PROBLEM DESCRIPTION: The records below need copying. Match each line exactly.

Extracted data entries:
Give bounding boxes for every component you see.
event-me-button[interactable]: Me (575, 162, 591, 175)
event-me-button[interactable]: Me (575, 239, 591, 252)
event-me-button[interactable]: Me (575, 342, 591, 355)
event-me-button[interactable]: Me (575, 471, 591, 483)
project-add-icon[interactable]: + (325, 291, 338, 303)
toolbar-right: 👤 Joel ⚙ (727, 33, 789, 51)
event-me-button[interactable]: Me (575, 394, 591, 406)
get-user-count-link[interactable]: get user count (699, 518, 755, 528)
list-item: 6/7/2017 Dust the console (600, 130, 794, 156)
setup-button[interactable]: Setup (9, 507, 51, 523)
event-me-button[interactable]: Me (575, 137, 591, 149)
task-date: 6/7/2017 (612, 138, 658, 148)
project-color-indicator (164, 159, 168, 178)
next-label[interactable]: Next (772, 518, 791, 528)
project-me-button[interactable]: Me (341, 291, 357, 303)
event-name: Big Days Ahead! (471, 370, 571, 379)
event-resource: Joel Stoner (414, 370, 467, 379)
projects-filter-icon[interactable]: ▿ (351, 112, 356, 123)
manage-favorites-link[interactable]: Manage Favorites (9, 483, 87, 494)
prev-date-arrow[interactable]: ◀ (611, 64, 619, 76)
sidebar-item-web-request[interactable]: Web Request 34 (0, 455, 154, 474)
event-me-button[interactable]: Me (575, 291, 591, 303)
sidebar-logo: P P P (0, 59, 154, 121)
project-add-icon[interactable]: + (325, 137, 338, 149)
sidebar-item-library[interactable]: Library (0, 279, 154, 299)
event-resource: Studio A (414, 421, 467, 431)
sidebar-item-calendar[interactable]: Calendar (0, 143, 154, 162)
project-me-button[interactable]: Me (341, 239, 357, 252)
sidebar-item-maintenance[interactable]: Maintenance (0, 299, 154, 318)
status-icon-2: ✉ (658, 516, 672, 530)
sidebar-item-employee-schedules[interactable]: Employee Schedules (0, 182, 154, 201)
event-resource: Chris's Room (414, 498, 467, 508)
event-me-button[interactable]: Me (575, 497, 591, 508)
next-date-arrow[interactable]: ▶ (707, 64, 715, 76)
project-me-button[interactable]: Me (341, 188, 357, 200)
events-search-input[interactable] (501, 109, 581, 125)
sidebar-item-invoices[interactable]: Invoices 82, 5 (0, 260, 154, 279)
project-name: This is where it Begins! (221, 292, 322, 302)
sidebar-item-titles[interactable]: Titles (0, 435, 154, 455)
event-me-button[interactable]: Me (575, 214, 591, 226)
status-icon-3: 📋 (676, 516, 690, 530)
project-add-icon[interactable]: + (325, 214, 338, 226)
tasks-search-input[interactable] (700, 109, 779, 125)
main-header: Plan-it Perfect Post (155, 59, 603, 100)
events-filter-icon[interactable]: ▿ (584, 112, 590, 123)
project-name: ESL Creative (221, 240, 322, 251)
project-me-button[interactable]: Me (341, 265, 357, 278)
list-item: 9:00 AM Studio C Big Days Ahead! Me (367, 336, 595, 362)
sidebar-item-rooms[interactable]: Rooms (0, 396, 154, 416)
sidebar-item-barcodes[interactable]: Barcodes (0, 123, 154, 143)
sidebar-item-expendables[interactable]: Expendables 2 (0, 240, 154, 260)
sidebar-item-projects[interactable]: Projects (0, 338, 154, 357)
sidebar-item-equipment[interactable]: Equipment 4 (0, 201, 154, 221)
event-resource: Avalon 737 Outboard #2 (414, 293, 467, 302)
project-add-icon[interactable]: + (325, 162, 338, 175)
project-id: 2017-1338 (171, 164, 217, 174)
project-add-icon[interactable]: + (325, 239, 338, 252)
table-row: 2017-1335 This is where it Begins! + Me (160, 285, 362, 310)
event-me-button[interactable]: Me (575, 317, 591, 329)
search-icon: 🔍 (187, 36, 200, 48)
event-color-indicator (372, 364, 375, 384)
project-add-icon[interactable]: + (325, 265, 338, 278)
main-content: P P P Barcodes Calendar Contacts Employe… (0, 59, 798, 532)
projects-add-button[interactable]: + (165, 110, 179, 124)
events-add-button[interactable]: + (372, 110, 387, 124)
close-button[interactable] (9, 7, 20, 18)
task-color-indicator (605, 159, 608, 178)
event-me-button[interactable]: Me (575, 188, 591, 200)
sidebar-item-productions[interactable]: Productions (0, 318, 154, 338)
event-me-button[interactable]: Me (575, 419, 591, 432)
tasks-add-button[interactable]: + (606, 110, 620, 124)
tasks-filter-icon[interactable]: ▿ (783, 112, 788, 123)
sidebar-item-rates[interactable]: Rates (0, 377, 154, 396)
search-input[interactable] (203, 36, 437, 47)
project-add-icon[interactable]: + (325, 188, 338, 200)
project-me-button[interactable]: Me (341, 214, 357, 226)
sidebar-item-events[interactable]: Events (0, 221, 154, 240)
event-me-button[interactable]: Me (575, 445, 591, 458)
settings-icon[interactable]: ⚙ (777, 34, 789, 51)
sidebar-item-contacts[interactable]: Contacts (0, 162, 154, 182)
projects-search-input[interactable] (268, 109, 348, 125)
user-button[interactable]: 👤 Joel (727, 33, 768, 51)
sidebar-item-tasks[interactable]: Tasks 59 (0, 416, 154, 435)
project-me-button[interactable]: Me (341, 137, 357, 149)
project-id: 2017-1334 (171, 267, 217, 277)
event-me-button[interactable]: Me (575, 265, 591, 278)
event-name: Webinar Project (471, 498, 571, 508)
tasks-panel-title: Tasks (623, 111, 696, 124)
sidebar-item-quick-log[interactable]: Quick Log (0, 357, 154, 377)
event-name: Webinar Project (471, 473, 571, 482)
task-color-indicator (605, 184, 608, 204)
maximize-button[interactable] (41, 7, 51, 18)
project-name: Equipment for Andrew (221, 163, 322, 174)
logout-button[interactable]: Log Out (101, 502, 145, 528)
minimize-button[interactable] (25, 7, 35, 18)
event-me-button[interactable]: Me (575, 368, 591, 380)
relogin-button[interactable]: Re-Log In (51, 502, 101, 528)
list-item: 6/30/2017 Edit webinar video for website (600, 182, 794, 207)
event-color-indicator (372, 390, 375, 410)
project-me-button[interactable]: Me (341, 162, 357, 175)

EXERCISE OUTPUT:
Give bounding boxes for every component you see.
event-me-button[interactable]: Me (575, 162, 591, 175)
event-me-button[interactable]: Me (575, 239, 591, 252)
event-me-button[interactable]: Me (575, 342, 591, 355)
event-me-button[interactable]: Me (575, 471, 591, 483)
project-add-icon[interactable]: + (325, 291, 338, 303)
toolbar-right: 👤 Joel ⚙ (727, 33, 789, 51)
event-me-button[interactable]: Me (575, 394, 591, 406)
get-user-count-link[interactable]: get user count (699, 518, 755, 528)
list-item: 6/7/2017 Dust the console (600, 130, 794, 156)
setup-button[interactable]: Setup (9, 507, 51, 523)
event-me-button[interactable]: Me (575, 137, 591, 149)
task-date: 6/7/2017 (612, 138, 658, 148)
project-color-indicator (164, 159, 168, 178)
next-label[interactable]: Next (772, 518, 791, 528)
project-me-button[interactable]: Me (341, 291, 357, 303)
event-name: Big Days Ahead! (471, 370, 571, 379)
event-resource: Joel Stoner (414, 370, 467, 379)
projects-filter-icon[interactable]: ▿ (351, 112, 356, 123)
manage-favorites-link[interactable]: Manage Favorites (9, 483, 87, 494)
prev-date-arrow[interactable]: ◀ (611, 64, 619, 76)
sidebar-item-web-request[interactable]: Web Request 34 (0, 455, 154, 474)
event-me-button[interactable]: Me (575, 291, 591, 303)
sidebar-logo: P P P (0, 59, 154, 121)
project-add-icon[interactable]: + (325, 137, 338, 149)
sidebar-item-library[interactable]: Library (0, 279, 154, 299)
event-resource: Studio A (414, 421, 467, 431)
sidebar-item-calendar[interactable]: Calendar (0, 143, 154, 162)
project-me-button[interactable]: Me (341, 239, 357, 252)
sidebar-item-maintenance[interactable]: Maintenance (0, 299, 154, 318)
status-icon-2: ✉ (658, 516, 672, 530)
sidebar-item-employee-schedules[interactable]: Employee Schedules (0, 182, 154, 201)
event-resource: Chris's Room (414, 498, 467, 508)
event-me-button[interactable]: Me (575, 497, 591, 508)
next-date-arrow[interactable]: ▶ (707, 64, 715, 76)
project-me-button[interactable]: Me (341, 188, 357, 200)
events-search-input[interactable] (501, 109, 581, 125)
sidebar-item-invoices[interactable]: Invoices 82, 5 (0, 260, 154, 279)
project-name: This is where it Begins! (221, 292, 322, 302)
sidebar-item-titles[interactable]: Titles (0, 435, 154, 455)
event-me-button[interactable]: Me (575, 214, 591, 226)
status-icon-3: 📋 (676, 516, 690, 530)
project-add-icon[interactable]: + (325, 214, 338, 226)
tasks-search-input[interactable] (700, 109, 779, 125)
main-header: Plan-it Perfect Post (155, 59, 603, 100)
events-filter-icon[interactable]: ▿ (584, 112, 590, 123)
project-name: ESL Creative (221, 240, 322, 251)
project-me-button[interactable]: Me (341, 265, 357, 278)
list-item: 9:00 AM Studio C Big Days Ahead! Me (367, 336, 595, 362)
sidebar-item-rooms[interactable]: Rooms (0, 396, 154, 416)
sidebar-item-barcodes[interactable]: Barcodes (0, 123, 154, 143)
sidebar-item-expendables[interactable]: Expendables 2 (0, 240, 154, 260)
sidebar-item-projects[interactable]: Projects (0, 338, 154, 357)
sidebar-item-equipment[interactable]: Equipment 4 (0, 201, 154, 221)
event-resource: Avalon 737 Outboard #2 (414, 293, 467, 302)
project-add-icon[interactable]: + (325, 162, 338, 175)
project-id: 2017-1338 (171, 164, 217, 174)
project-add-icon[interactable]: + (325, 239, 338, 252)
table-row: 2017-1335 This is where it Begins! + Me (160, 285, 362, 310)
event-me-button[interactable]: Me (575, 317, 591, 329)
search-icon: 🔍 (187, 36, 200, 48)
event-color-indicator (372, 364, 375, 384)
project-add-icon[interactable]: + (325, 265, 338, 278)
main-content: P P P Barcodes Calendar Contacts Employe… (0, 59, 798, 532)
projects-add-button[interactable]: + (165, 110, 179, 124)
events-add-button[interactable]: + (372, 110, 387, 124)
close-button[interactable] (9, 7, 20, 18)
task-color-indicator (605, 159, 608, 178)
event-me-button[interactable]: Me (575, 188, 591, 200)
sidebar-item-productions[interactable]: Productions (0, 318, 154, 338)
event-me-button[interactable]: Me (575, 419, 591, 432)
tasks-add-button[interactable]: + (606, 110, 620, 124)
tasks-filter-icon[interactable]: ▿ (783, 112, 788, 123)
sidebar-item-rates[interactable]: Rates (0, 377, 154, 396)
search-input[interactable] (203, 36, 437, 47)
project-add-icon[interactable]: + (325, 188, 338, 200)
project-me-button[interactable]: Me (341, 214, 357, 226)
sidebar-item-events[interactable]: Events (0, 221, 154, 240)
event-me-button[interactable]: Me (575, 445, 591, 458)
settings-icon[interactable]: ⚙ (777, 34, 789, 51)
sidebar-item-contacts[interactable]: Contacts (0, 162, 154, 182)
projects-search-input[interactable] (268, 109, 348, 125)
user-button[interactable]: 👤 Joel (727, 33, 768, 51)
sidebar-item-tasks[interactable]: Tasks 59 (0, 416, 154, 435)
project-me-button[interactable]: Me (341, 137, 357, 149)
project-id: 2017-1334 (171, 267, 217, 277)
event-me-button[interactable]: Me (575, 265, 591, 278)
event-name: Webinar Project (471, 498, 571, 508)
tasks-panel-title: Tasks (623, 111, 696, 124)
sidebar-item-quick-log[interactable]: Quick Log (0, 357, 154, 377)
event-name: Webinar Project (471, 473, 571, 482)
task-color-indicator (605, 184, 608, 204)
maximize-button[interactable] (41, 7, 51, 18)
project-name: Equipment for Andrew (221, 163, 322, 174)
logout-button[interactable]: Log Out (101, 502, 145, 528)
minimize-button[interactable] (25, 7, 35, 18)
event-me-button[interactable]: Me (575, 368, 591, 380)
relogin-button[interactable]: Re-Log In (51, 502, 101, 528)
list-item: 6/30/2017 Edit webinar video for website (600, 182, 794, 207)
event-color-indicator (372, 390, 375, 410)
project-me-button[interactable]: Me (341, 162, 357, 175)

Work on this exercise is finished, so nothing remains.